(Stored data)
::::

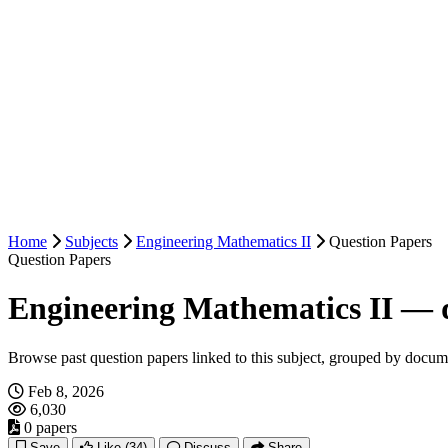
Home
Subjects
Engineering Mathematics II
Question Papers
Question Papers
Engineering Mathematics II — 
Browse past question papers linked to this subject, grouped by docum
Feb 8, 2026
6,030
0 papers
Save
Like
(34)
Discuss
Share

::::

WHAT THIS TASK INVOLVES →
Every record above should be set down exactly, with the pictures left out.

WORKED SOLUTION →
Home
Subjects
Engineering Mathematics II
Question Papers
Question Papers
Engineering Mathematics II — 
Browse past question papers linked to this subject, grouped by docum
Feb 8, 2026
6,030
0 papers
Save
Like
(34)
Discuss
Share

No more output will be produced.